Let $X_1$ and $X_2$ be independent and identically distributed continuous random variables, with probability density function
$$p(x)=\begin{cases} \exp(-x), & \text{if}\ x>0 \\ 0, & \text{otherwise}. \end{cases}$$
Let
$$Y_1=\frac{X_1}{X_1+X_2}, \ Y_2=2X_2$$
and
$$Z=Y_1+Y_2=\frac{X_1}{X_1+X_2}+2X_2$$
Derive the probably density function of $Y_1$, $Y_2$ and $Z$. For $Z$ it is sufficient to give the required pdf in the form of an integral of a joint pdf.
Firstly, note that $y_1,y_2>0$ with the given transformations.
Now, I found the transformation of $Y_2=2X_2$ by doing the following.
The cdf of $X_2$ is $C(x_2)=-\exp(-x_2)$ and so the cdf for $Y_2$ is
\begin{align} G(y_2)&=\Pr(Y_2 \leq y_2) \\ &=\Pr(2X_2 \leq y_2) \\ &=\Pr\left(X_2 \leq \frac{y_2}{2}\right) \\ &=C\left(\frac{y_2}{2}\right) \\ &=-\exp\left(-\frac{y_2}{2}\right) \\ &\therefore \frac{dG(y_2)}{dy_2}=g(y_2)=\frac12\exp\left( -\frac{y_2}{2} \right) \end{align}
Hence, the pdf for $Y_2$ is $g(y_2)=\begin{cases} \frac12\exp\left( -\frac{y_2}{2} \right), & \text{if}\ y_2>0 \\ 0, & \text{otherwise}. \end{cases}$
I'm pretty sure I've done this correctly but now I am rather lost for the transformation of $Y_2$.

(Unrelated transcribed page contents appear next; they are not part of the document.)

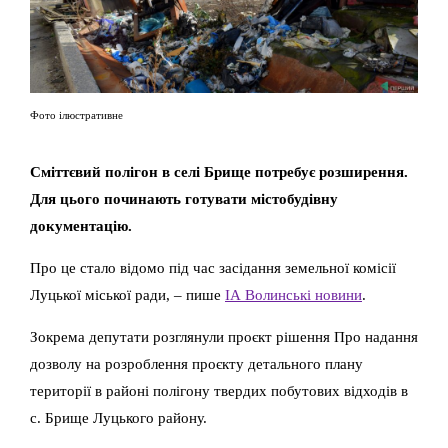
Фото ілюстративне
Сміттєвий полігон в селі Брище потребує розширення.
Для цього починають готувати містобудівну
документацію.
Про це стало відомо під час засідання земельної комісії
Луцької міської ради, – пише
ІА Волинські новини
.
Зокрема депутати розглянули проєкт рішення Про надання
дозволу на розроблення проєкту детального плану
території в районі полігону твердих побутових відходів в
с. Брище Луцького району.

The joint pdf of $X_1$ and $X_2$ is $f(x_1,x_2)=\begin{cases} \exp(-x_1-x_2), & \text{if}\ x_1,x_2>0 \\ 0, & \text{otherwise}. \end{cases}$
as $X_1$ and $X_2$ are independent. And so for $Y_1$ and $Y_2$, the inverse functions are $x_2= v_2(y_1,y_2) =\frac12y_2$ and $x_1=v_1(y_1,y_2)=\frac{y_1y_2}{2(1-y_1)}$. Hence, the Jacobian matrix is
$$J=\begin{bmatrix} \frac{y_2}{2(y_1-1)^2} & \frac{y_1}{2(1-y_1)} \\ 0 & \frac12 \\ \end{bmatrix} \implies |J|=\frac{y_2}{4(y_1-1)^2}$$
But this doesn't seem nice at all, have I done something wrong here?
For distribution of $Y_1$ you have (for $t \in (0,1)$): $$P(Y_1<t)=P\left( \frac{X_1}{X_1+X_2}<t \right)=P\left( X_2>\frac{1-t}{t}X_1 \right).$$ All you need to do is find the integral.
As for the joint distribution everything is fine so far.